Early aortic valve replacement, including both surgical and transcatheter approaches, reduces mortality and major cardiovascular events compared to conservative management in carefully selected asymptomatic patients with severe aortic stenosis.
Does early aortic valve replacement reduce mortality and major cardiovascular events in asymptomatic patients with severe aortic stenosis and preserved LVEF?
Early aortic valve replacement improves clinical outcomes and reduces cardiovascular events in carefully selected asymptomatic patients with severe aortic stenosis, challenging the traditional watchful waiting approach.
Asymptomatic severe aortic stenosis (AS) has traditionally been managed with watchful waiting because of low annual sudden death rates (<1%) and concerns regarding procedural risk. Emerging randomized data indicate that irreversible myocardial injury may occur before symptom onset and that early aortic valve replacement (AVR) may improve outcomes. This review summarizes evidence from contemporary randomized controlled trials evaluating early surgical AVR (SAVR) or transcatheter AVR (TAVR) vs conservative management or surveillance in asymptomatic patients with severe AS and preserved left ventricular ejection fraction (LVEF). The RECOVERY trial randomized 145 asymptomatic patients with very severe AS (mean age 64 years) to early SAVR or conservative care. Over a median follow-up of 6.2 years, all-cause mortality occurred in 1% of the early surgery group vs 15% with conservative management (hazard ratio HR 0.09; 95% CI 0.01-0.67; p=0.003). The AVATAR trial included 157 asymptomatic patients with severe AS, preserved LVEF, and negative exercise testing (mean age approximately 67 years). Over a median follow-up of 32 months, the composite endpoint of all-cause death, myocardial infarction, stroke, or heart failure hospitalization occurred in 16.6% of patients assigned to early surgery compared with 32.9% in the conservative group (HR 0.46; 95% CI 0.23-0.90; p=0.02). The EARLY TAVR trial randomized 901 asymptomatic patients with severe AS and preserved LVEF to TAVR or clinical surveillance (mean age 75.8 years). After a median follow-up of 3.8 years, the primary composite outcome of death, stroke, or unplanned cardiovascular hospitalization occurred in 26.8% of the TAVR group versus 45.3% of the surveillance group (HR 0.50; 95% CI 0.40-0.63; p<0.001). Cardiovascular hospitalizations occurred in 20.9% vs 41.7%, all-cause mortality in 8.4% vs 9.2%, and stroke in 4.2% vs 6.7%, with no excess procedural complications in the early TAVR group. Randomized evidence demonstrates that early AVR, including both SAVR and TAVR, reduces mortality and major cardiovascular events in carefully selected asymptomatic patients with severe AS. The integration of clinical features with risk stratification tools, such as global longitudinal strain, cardiac magnetic resonance imaging, natriuretic peptides, and computed tomography-based valve calcification, supports timely intervention before irreversible myocardial damage occurs.

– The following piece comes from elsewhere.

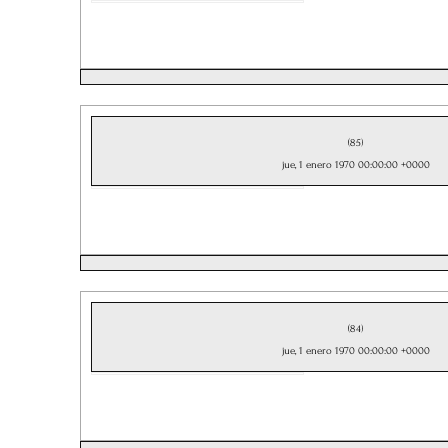
(85)
jue, 1 enero 1970 00:00:00 +0000
(84)
jue, 1 enero 1970 00:00:00 +0000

Shafiq et al. (Wed,) conducted a review in Asymptomatic severe aortic stenosis. Early aortic valve replacement (SAVR or TAVR) vs. Conservative management or clinical surveillance was evaluated. Early aortic valve replacement, including both surgical and transcatheter approaches, reduces mortality and major cardiovascular events compared to conservative management in carefully selected asymptomatic patients with severe aortic stenosis.